We dig deeper into the relationship between tides and groundwater level. How much does a change in barometric pressure or tide propagate to the groundwater level “with what delay”? Using cross-correlation analysis, we explain how to quantify the permeability of the strata.
References
- Yang, H., Shimada, J., Matsuda, H., Kagabu, M., Dong, L. (2015) Evaluation of a freshwater lens configuration using a time series analysis of groundwater level and electrical conductivity in Minami-Daito Island, Okinawa Prefecture, Japan (in Japanese with English abstract). Journal of Groundwater Hydrology, 57(2), 187–205. https://doi.org/10.5917/jagh.57.187
- Yang, H., Shimada, J., Shibata, T., Okumura, A., Pinti, D.L. (2020) Freshwater lens oscillation induced by sea tides and variable rainfall at the uplifted atoll island of Minami-Daito, Japan. Hydrogeology Journal, 28, 1567–1581. https://doi.org/10.1007/s10040-020-02185-z
- Bredehoeft, J.D. (1967) Response of well-aquifer systems to earth tides. Journal of Geophysical Research, 72(12), 3075–3087.

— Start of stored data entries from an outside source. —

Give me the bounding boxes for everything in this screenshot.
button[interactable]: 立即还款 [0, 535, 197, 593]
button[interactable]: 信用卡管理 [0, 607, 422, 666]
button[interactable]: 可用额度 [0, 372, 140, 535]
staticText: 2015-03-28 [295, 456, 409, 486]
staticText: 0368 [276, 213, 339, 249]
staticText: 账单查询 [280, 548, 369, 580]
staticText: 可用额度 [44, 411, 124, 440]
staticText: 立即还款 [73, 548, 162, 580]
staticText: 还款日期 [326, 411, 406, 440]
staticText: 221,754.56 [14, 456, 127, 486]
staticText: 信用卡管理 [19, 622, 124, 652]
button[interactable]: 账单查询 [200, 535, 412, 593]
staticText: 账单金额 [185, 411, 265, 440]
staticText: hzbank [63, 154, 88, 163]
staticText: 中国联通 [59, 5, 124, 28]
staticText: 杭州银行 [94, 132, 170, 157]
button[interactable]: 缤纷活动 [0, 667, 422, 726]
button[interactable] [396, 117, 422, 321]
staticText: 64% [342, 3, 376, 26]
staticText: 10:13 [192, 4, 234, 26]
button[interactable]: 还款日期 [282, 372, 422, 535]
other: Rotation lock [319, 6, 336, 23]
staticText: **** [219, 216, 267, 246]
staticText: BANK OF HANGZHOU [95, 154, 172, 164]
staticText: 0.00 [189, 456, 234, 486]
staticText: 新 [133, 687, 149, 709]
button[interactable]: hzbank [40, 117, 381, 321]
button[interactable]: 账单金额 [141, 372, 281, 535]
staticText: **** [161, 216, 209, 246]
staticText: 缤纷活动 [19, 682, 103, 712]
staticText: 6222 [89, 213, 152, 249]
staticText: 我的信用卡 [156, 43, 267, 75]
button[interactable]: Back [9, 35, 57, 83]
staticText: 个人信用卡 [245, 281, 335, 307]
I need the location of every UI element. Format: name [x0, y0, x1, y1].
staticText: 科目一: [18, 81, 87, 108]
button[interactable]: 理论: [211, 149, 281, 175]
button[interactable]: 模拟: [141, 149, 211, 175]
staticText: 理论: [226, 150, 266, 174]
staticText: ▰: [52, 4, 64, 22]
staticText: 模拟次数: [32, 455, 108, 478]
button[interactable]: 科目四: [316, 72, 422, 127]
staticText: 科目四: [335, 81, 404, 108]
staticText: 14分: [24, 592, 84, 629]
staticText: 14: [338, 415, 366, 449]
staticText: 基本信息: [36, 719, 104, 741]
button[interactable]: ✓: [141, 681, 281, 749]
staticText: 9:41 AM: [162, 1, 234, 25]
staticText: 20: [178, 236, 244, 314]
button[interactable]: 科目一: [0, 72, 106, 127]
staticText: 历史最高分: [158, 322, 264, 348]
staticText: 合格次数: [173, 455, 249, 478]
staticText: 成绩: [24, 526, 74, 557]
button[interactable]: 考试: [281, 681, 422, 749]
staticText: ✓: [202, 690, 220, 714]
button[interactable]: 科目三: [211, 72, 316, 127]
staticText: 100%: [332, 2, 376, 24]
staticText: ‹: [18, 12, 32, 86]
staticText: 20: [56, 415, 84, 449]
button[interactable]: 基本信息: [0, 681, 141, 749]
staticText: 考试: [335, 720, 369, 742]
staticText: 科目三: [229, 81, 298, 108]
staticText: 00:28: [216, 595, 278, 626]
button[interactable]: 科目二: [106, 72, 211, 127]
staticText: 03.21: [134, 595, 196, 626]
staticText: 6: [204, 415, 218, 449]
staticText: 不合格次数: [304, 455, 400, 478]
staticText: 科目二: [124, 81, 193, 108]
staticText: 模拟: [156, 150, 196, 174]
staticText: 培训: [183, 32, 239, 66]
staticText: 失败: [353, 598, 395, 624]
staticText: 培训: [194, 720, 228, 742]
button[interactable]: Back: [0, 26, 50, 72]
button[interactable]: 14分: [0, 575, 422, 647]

- Merritt, M.L. (2004) Estimating hydraulic properties of the Floridan Aquifer System by analysis of earth-tide, ocean-tide, and barometric effects, Collier and Hendry Counties, Florida. U.S. Geological Survey Water-Resources Investigations Report 03-4267.
- Ishida, S., Tsuchihara, T., Yoshimoto, S., Minakawa, H., Masumoto, T., Imaizumi, M. (2011) Estimation of the freshwater lens storage on Tarama Island, Okinawa Prefecture (in Japanese). Transactions of JSIDRE, 273, 7–18.
- Takenaga, K. (1965) Lakes and groundwater on Minami-Daito Island, Okinawa (in Japanese). Geographical Sciences (Chiri-Kagaku), 4, 12–15.